June 6, 2007


'Progressive' politics not so progressive (Neil Reynolds, 6/06/07, The Globe and Mail)

At the bottom, the poorest group recorded 80-per-cent higher earnings. Adjusted for inflation, these families - the poorest 20 per cent of families with children in the United States - achieved by far the highest percentage earnings gains.

And these poor families mostly increased their incomes the old-fashioned way - by working more.

In 1991, these families had income of $12,400 (U.S.) a year. They collected $6,100 from "earned income" - wages; $4,000 in cash payments from various welfare programs; and $2,000 from such sources as gifts, inheritances and interest income. They collected another $300 in "earned-income" tax credits, a federal rewards program that compensates people who lose welfare payments when they work longer hours, earn more wages and no longer qualify for welfare.

By 2005, these families had income of $16,800, an increase of 35 per cent. They collected $11,000 from wages, an increase of 80 per cent, and received $700 in cash welfare payments, a decline of 82.5 per cent. They collected $2,700 from other sources - and, reflecting the movement from welfare to wages, $2,400 as earned-income tax credits.
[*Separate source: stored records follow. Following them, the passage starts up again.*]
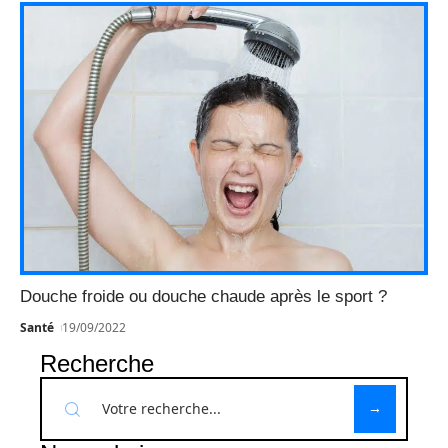
Douche froide ou douche chaude après le sport ?
Santé
19/09/2022
Recherche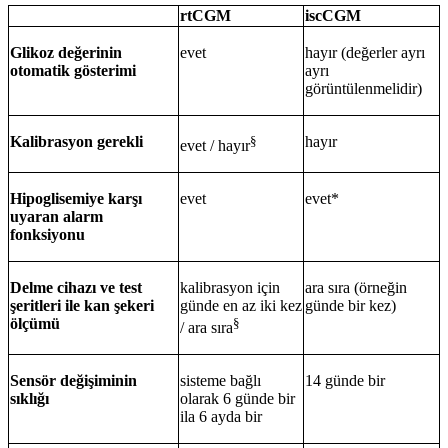
rtCGM
iscCGM
Glikoz değerinin
evet
hayır (değerler ayrı
otomatik gösterimi
ayrı
görüntülenmelidir)
Kalibrasyon gerekli
§
hayır
evet / hayır
Hipoglisemiye karşı
evet
evet*
uyaran alarm
fonksiyonu
Delme cihazı ve test
kalibrasyon için
ara sıra (örneğin
şeritleri ile kan şekeri
günde en az iki kez
günde bir kez)
ölçümü
§
/ ara sıra
Sensör değişiminin
sisteme bağlı
14 günde bir
sıklığı
olarak 6 günde bir
ila 6 ayda bir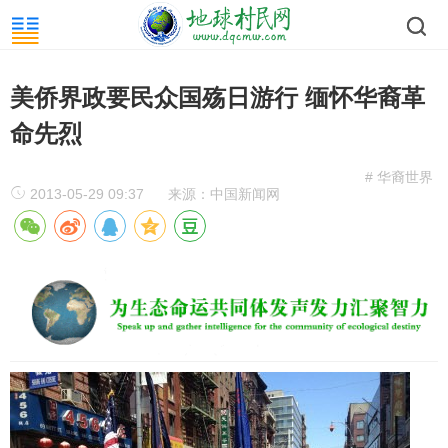
美侨界政要民众国殇日游行 缅怀华裔革
命先烈
# 华裔世界
2013-05-29 09:37
来源：中国新闻网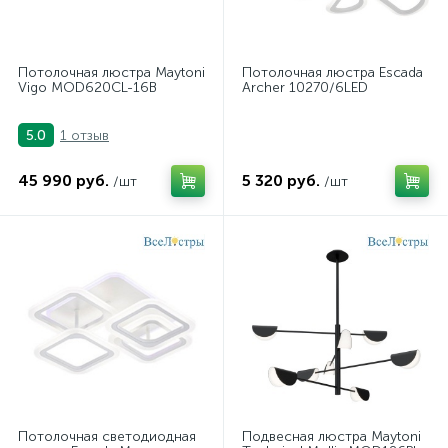
Потолочная люстра Maytoni
Потолочная люстра Escada
Vigo MOD620CL-16B
Archer 10270/6LED
1 отзыв
5.0
45 990 руб.
5 320 руб.
/шт
/шт
Потолочная светодиодная
Подвесная люстра Maytoni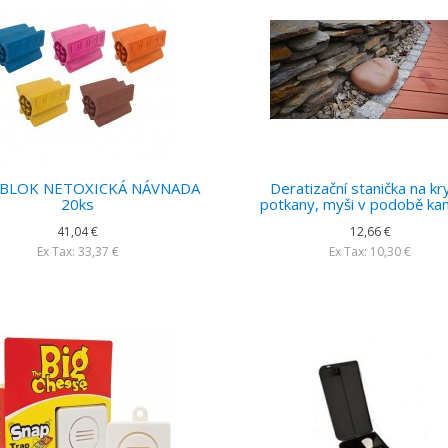
 BLOK NETOXICKÁ NÁVNADA
Deratizační stanička na kr
20ks
potkany, myši v podobě k
41,04 €
12,66 €
Ex Tax: 33,37 €
Ex Tax: 10,30 €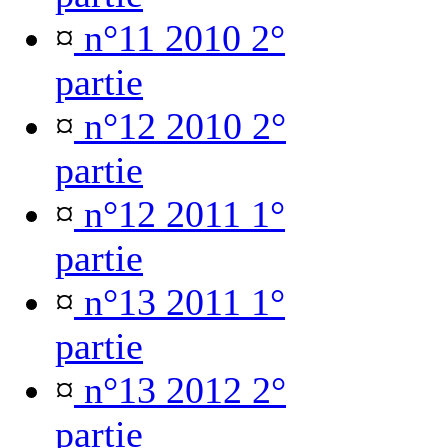
¤
n°11 2010 2°
partie
¤
n°12 2010 2°
partie
¤
n°12 2011 1°
partie
¤
n°13 2011 1°
partie
¤
n°13 2012 2°
partie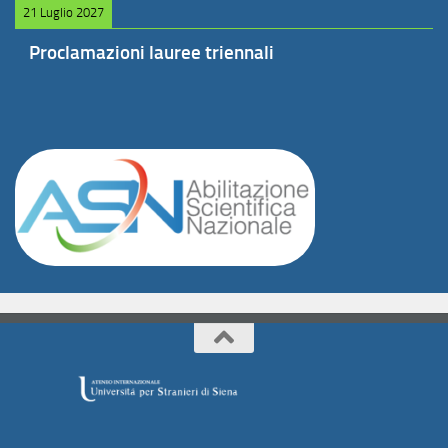
21 Luglio 2027
Proclamazioni lauree triennali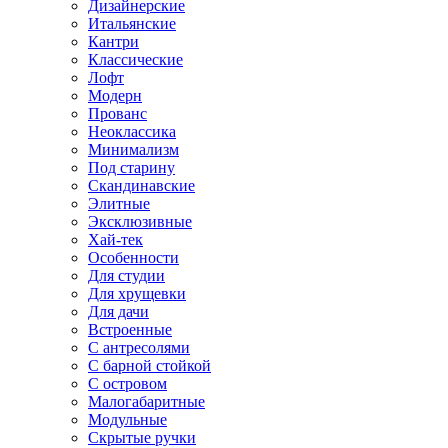
Дизайнерские
Итальянские
Кантри
Классические
Лофт
Модерн
Прованс
Неоклассика
Минимализм
Под старину
Скандинавские
Элитные
Эксклюзивные
Хай-тек
Особенности
Для студии
Для хрущевки
Для дачи
Встроенные
С антресолями
С барной стойкой
С островом
Малогабаритные
Модульные
Скрытые ручки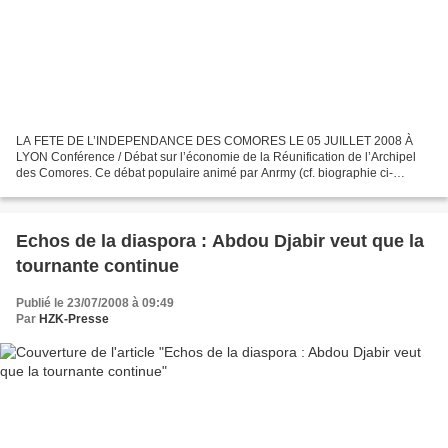
LA FETE DE L’INDEPENDANCE DES COMORES LE 05 JUILLET 2008 À
LYON Conférence / Débat sur l’économie de la Réunification de l’Archipel
des Comores. Ce débat populaire animé par Anrmy (cf. biographie ci-
dessous) s’est déroulée en 2 étapes (1heure). La première...
Echos de la diaspora : Abdou Djabir veut que la
tournante continue
Publié le 23/07/2008 à 09:49
Par
HZK-Presse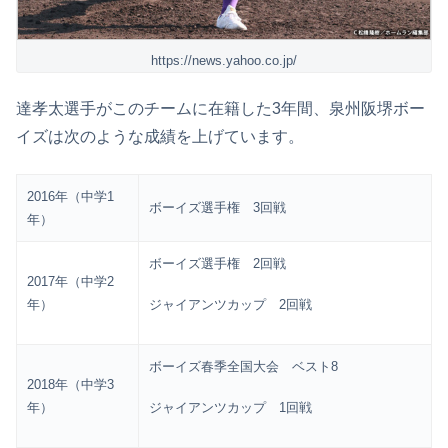
https://news.yahoo.co.jp/
達孝太選手がこのチームに在籍した3年間、泉州阪堺ボー
イズは次のような成績を上げています。
2016年（中学1
ボーイズ選手権 3回戦
年）
ボーイズ選手権 2回戦
2017年（中学2
ジャイアンツカップ 2回戦
年）
ボーイズ春季全国大会 ベスト8
2018年（中学3
ジャイアンツカップ 1回戦
年）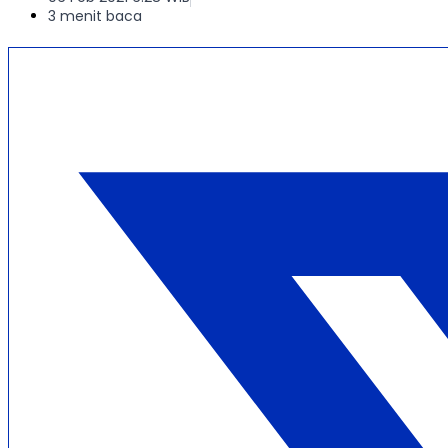
3 menit baca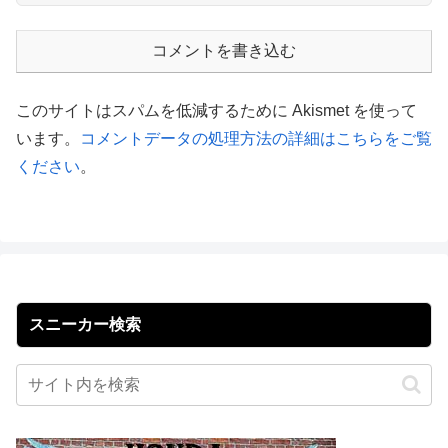
コメントを書き込む
このサイトはスパムを低減するために Akismet を使って
います。
コメントデータの処理方法の詳細はこちらをご覧
ください
。
スニーカー検索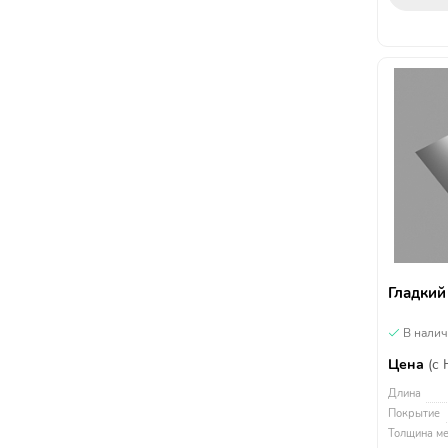
Гладкий
В нали
Цена
(с
Длина
Покрытие
Толщина ме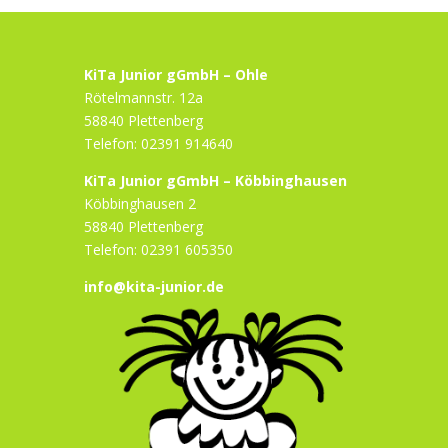
KiTa Junior gGmbH – Ohle
Rötelmannstr. 12a
58840 Plettenberg
Telefon: 02391 914640
KiTa Junior gGmbH – Köbbinghausen
Köbbinghausen 2
58840 Plettenberg
Telefon: 02391 605350
info@kita-junior.de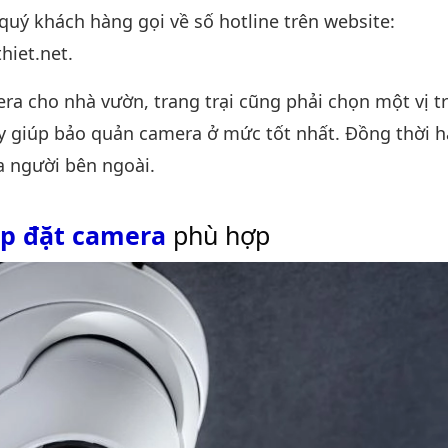
 quý khách hàng gọi về số hotline trên website:
iet.net.
ra cho nhà vườn, trang trại cũng phải chọn một vị tr
y giúp bảo quản camera ở mức tốt nhất. Đồng thời h
a người bên ngoài.
ắp đặt camera
phù hợp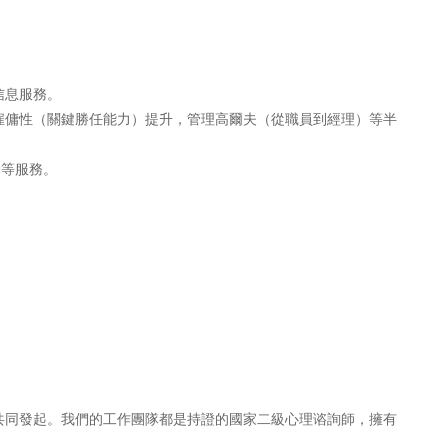
信息服務。
雇傭性（關鍵勝任能力）提升，管理高爾夫（從職員到經理）等半
動等服務。
人共同發起。我們的工作團隊都是持證的國家二級心理谘詢師，擁有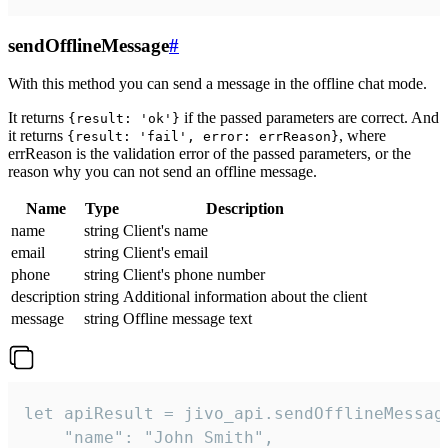
sendOfflineMessage
#
With this method you can send a message in the offline chat mode.
It returns
if the passed parameters are correct. And
{result: 'ok'}
it returns
, where
{result: 'fail', error: errReason}
errReason is the validation error of the passed parameters, or the
reason why you can not send an offline message.
Name
Type
Description
name
string
Client's name
email
string
Client's email
phone
string
Client's phone number
description
string
Additional information about the client
message
string
Offline message text
let apiResult = jivo_api.sendOfflineMessage
    "name": "John Smith",
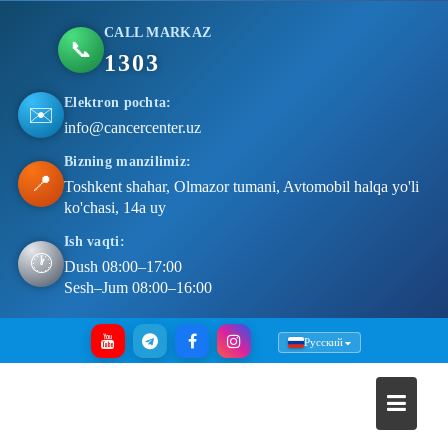
CALL MARKAZ
📞
1303
Elektron pochta:
✉️
info@cancercenter.uz
Bizning manzilimiz:
📍
Toshkent shahar, Olmazor tumani, Avtomobil halqa yo'li
ko'chasi, 14a uy
Ish vaqti:
🕐
Dush 08:00–17:00
Sesh–Jum 08:00–16:00
Skip
Русский
to
content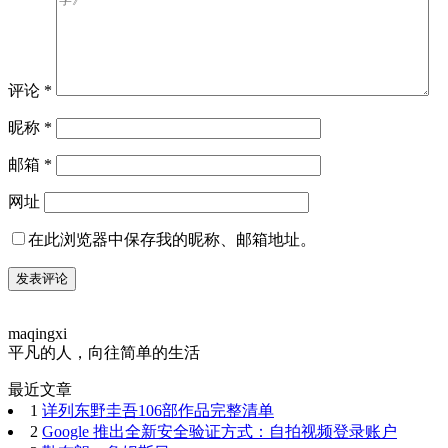
评论
*
昵称
*
邮箱
*
网址
在此浏览器中保存我的昵称、邮箱地址。
maqingxi
平凡的人，向往简单的生活
最近文章
1
详列东野圭吾106部作品完整清单
2
Google 推出全新安全验证方式：自拍视频登录账户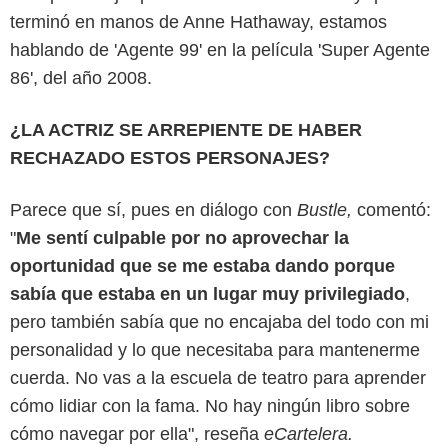
terminó en manos de Anne Hathaway, estamos
hablando de 'Agente 99' en la película 'Super Agente
86', del año 2008.
¿LA ACTRIZ SE ARREPIENTE DE HABER
RECHAZADO ESTOS PERSONAJES?
Parece que sí, pues en diálogo con
Bustle,
comentó:
"
Me sentí culpable por no aprovechar la
oportunidad que se me estaba dando porque
sabía que estaba en un lugar muy privilegiado
,
pero también sabía que no encajaba del todo con mi
personalidad y lo que necesitaba para mantenerme
cuerda. No vas a la escuela de teatro para aprender
cómo lidiar con la fama. No hay ningún libro sobre
cómo navegar por ella", reseña
eCartelera.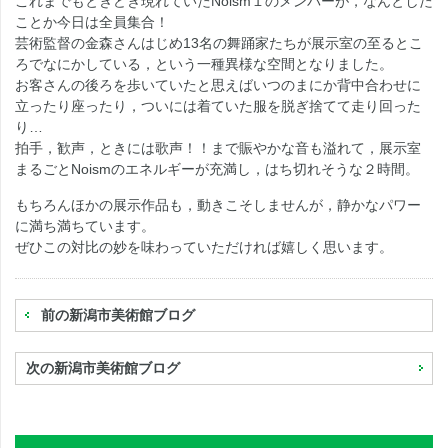
これまでもときどき現れていたNoism１のメンバーが，なんとした
ことか今日は全員集合！
芸術監督の金森さんはじめ13名の舞踊家たちが展示室の至るとこ
ろでなにかしている，という一種異様な空間となりました。
お客さんの後ろを歩いていたと思えばいつのまにか背中合わせに
立ったり座ったり，ついには着ていた服を脱ぎ捨てて走り回った
り…
拍手，歓声，ときには歌声！！まで賑やかな音も溢れて，展示室
まるごとNoismのエネルギーが充満し，はち切れそうな２時間。
もちろんほかの展示作品も，動きこそしませんが，静かなパワー
に満ち満ちています。
ぜひこの対比の妙を味わっていただければ嬉しく思います。
前の新潟市美術館ブログ
次の新潟市美術館ブログ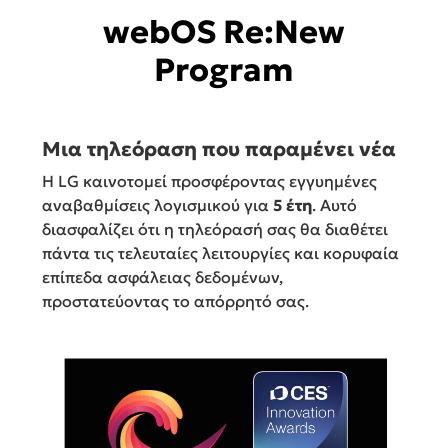
webOS Re:New
Program
Μια τηλεόραση που παραμένει νέα
Η LG καινοτομεί προσφέροντας εγγυημένες
αναβαθμίσεις λογισμικού για
5 έτη
. Αυτό
διασφαλίζει ότι η τηλεόρασή σας θα διαθέτει
πάντα τις τελευταίες λειτουργίες και κορυφαία
επίπεδα ασφάλειας δεδομένων,
προστατεύοντας το απόρρητό σας.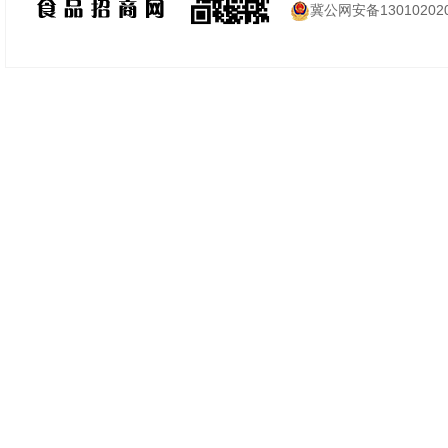
冀公网安备130102020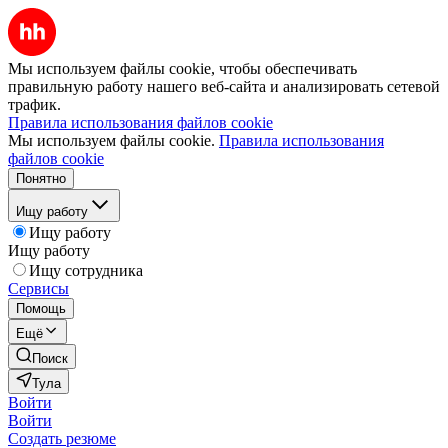
Мы используем файлы cookie, чтобы обеспечивать
правильную работу нашего веб-сайта и анализировать сетевой
трафик.
Правила использования файлов cookie
Мы используем файлы cookie.
Правила использования
файлов cookie
Понятно
Ищу работу
Ищу работу
Ищу работу
Ищу сотрудника
Сервисы
Помощь
Ещё
Поиск
Тула
Войти
Войти
Создать резюме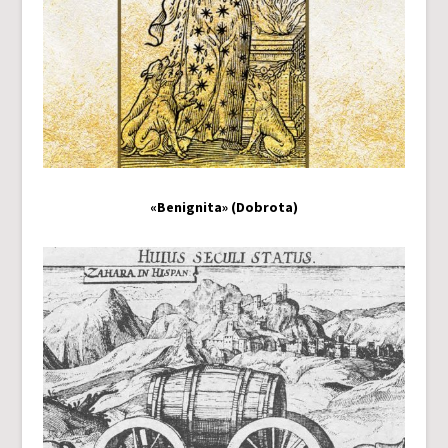
«Benignita» (Dobrota)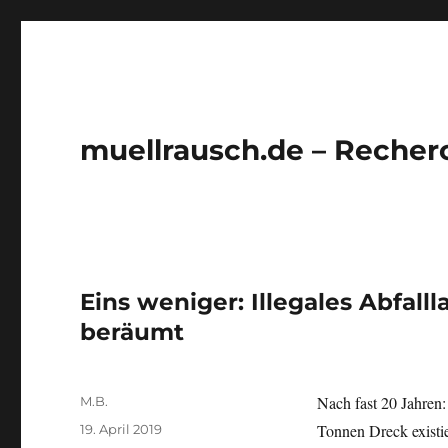
muellrausch.de – Recher
Eins weniger: Illegales Abfall
beräumt
Autor
Nach fast 20 Jahren:
M.B.
Veröffentlicht
Tonnen Dreck existie
19. April 2019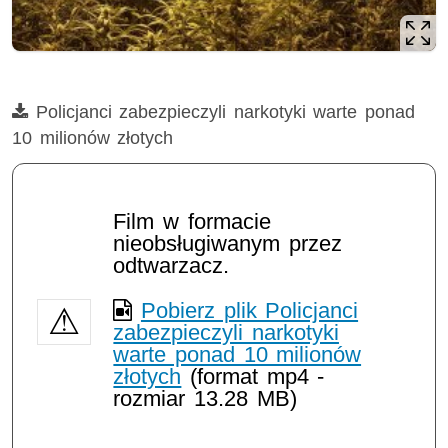
Film
Policjanci zabezpieczyli narkotyki warte ponad
10 milionów złotych
Film w formacie
nieobsługiwanym przez
odtwarzacz.
Pobierz plik Policjanci
zabezpieczyli narkotyki
warte ponad 10 milionów
złotych
(format mp4 -
rozmiar 13.28 MB)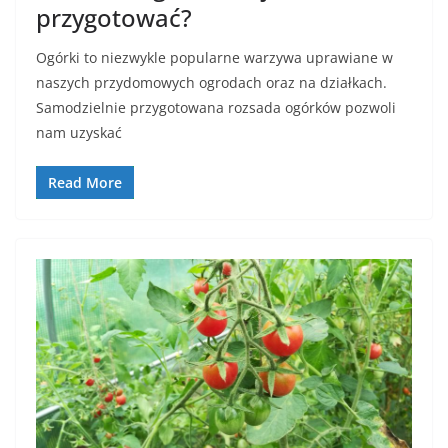
przygotować?
Ogórki to niezwykle popularne warzywa uprawiane w
naszych przydomowych ogrodach oraz na działkach.
Samodzielnie przygotowana rozsada ogórków pozwoli
nam uzyskać
Read More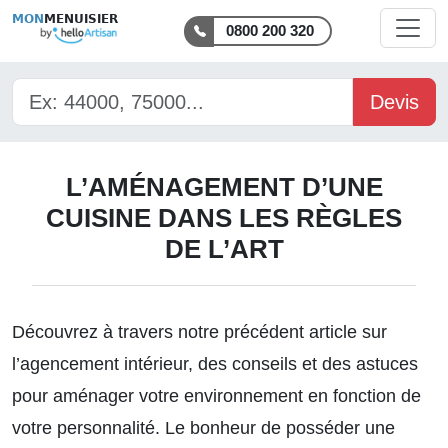
MON
MENUISIER
0800 200 320
Devis
L’AMÉNAGEMENT D’UNE
CUISINE DANS LES RÈGLES
DE L’ART
Découvrez à travers notre précédent article sur
l’agencement intérieur, des conseils et des astuces
pour aménager votre environnement en fonction de
votre personnalité. Le bonheur de posséder une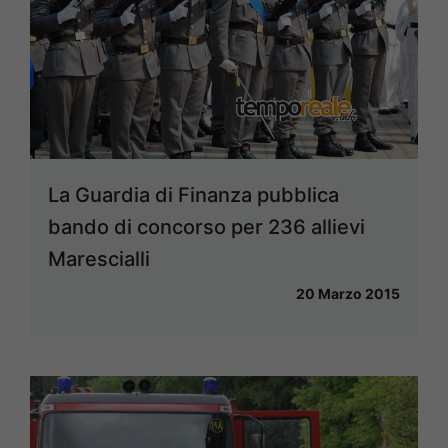
La Guardia di Finanza pubblica
bando di concorso per 236 allievi
Marescialli
20 Marzo 2015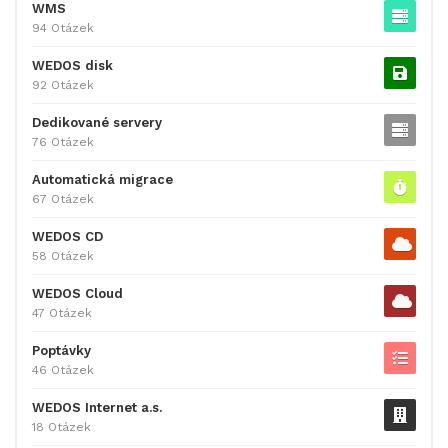
WMS
94 Otázek
WEDOS disk
92 Otázek
Dedikované servery
76 Otázek
Automatická migrace
67 Otázek
WEDOS CD
58 Otázek
WEDOS Cloud
47 Otázek
Poptávky
46 Otázek
WEDOS Internet a.s.
18 Otázek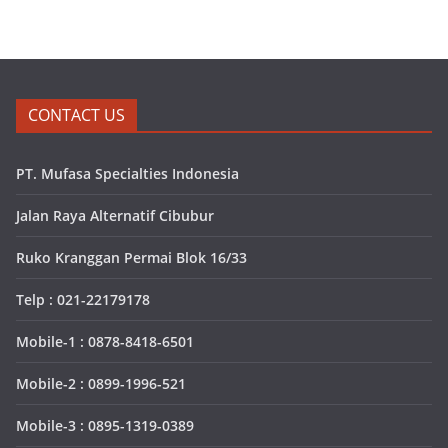
CONTACT US
PT. Mufasa Specialties Indonesia
Jalan Raya Alternatif Cibubur
Ruko Kranggan Permai Blok 16/33
Telp : 021-22179178
Mobile-1 : 0878-8418-6501
Mobile-2 : 0899-1996-521
Mobile-3 : 0895-1319-0389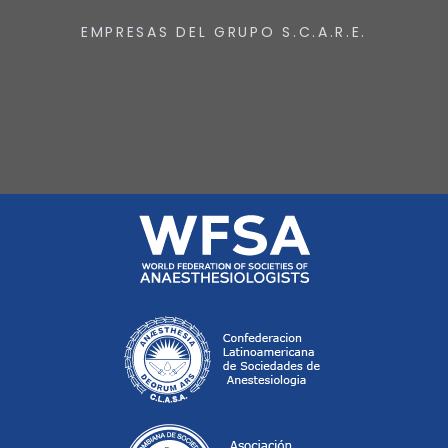
EMPRESAS DEL GRUPO S.C.A.R.E.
Now they earned almost twice as much in wages and got only half as much income from the government.

The U.S. Congressional Budget Office (CBO), the federal research agency that produces independent economic analysis for the Senate and the House of Representatives, published these conclusions last month in a report that dispels some of the popular mythology of worsening economic inequality in the U.S. - mythology now emerging as demagogic fodder for the 2008 presidential election campaign.

Writing last week in The Washington Post - "The Rise of the Bottom Fifth" - Brookings Institution economist Ron Haskins called this return to work by poor families with children "the biggest success in American social policy in decades." The CBO numbers, he said, should make Republicans proud: "Low-income families with children increased their work effort, many of them in response to the 1996 welfare reform law that was designed to have exactly this effect."

"These families not only increased their earnings but also slashed their dependency on cash welfare," he said. "In 1991, more than 30 per cent of their income came from cash welfare payments. By 2005, it was 4 per cent. Earnings up, welfare down - that's the definition of reducing welfare dependency." [..]

The "progressive" philosophy now concedes that free markets can work - but only when governments do the thinking for them. It requires a pessimistic doomsday sensibility. Checking over this baggage, Washington labour economist Stephen Rose warns liberal Democrats that they must stop exaggerating the extent of poverty. "It is an occupational hazard of people with big hearts," he says, "to overestimate the share of the population living in economic distress." Not to mention demagogues. Class-warfare politics survives on the preservation of the underclass.

In a report written for the Progressive Policy Institute, Mr. Rose argues that progressives keep trying to win national elections in the U.S. with fewer and fewer core supporters. "How else are we to explain the Reagan Democrats," he asks, "who have flummoxed the Democratic Party for two-and-a-half decades?"

From his own statistical analysis of economic classes in the U.S., Mr. Rose calculates that progressive politics can appeal to 23 per cent of the population. Now, with the rise of the bottom fifth, the core constituency of "progressive" politics looks to be shrinking yet again.

...is that it neither can nor is meant to provide any progress for the poor because the Left can only count on their votes if they're dependent on the State.

Posted by Orrin Judd at June 6, 2007 10:06 AM

"Class-warfare politics survives on the preservation of the underclass."

Just so. Go read "It Takes a Gulag".

Posted by: Luciferous at June 6, 2007 10:42 AM

Big hearts, my *ss!

It's all about politics and the careers of those who administer the welfare machine.

Posted by: Lou Gots at June 6, 2007 1:39 PM

"By 2005, these families had income of $16,800, an increase of 35 per cent."

Not the same families. If they had tracked down the families who actually comprised the lowest quintile in 1991, their median income would have been much higher than $16,800 in 2005.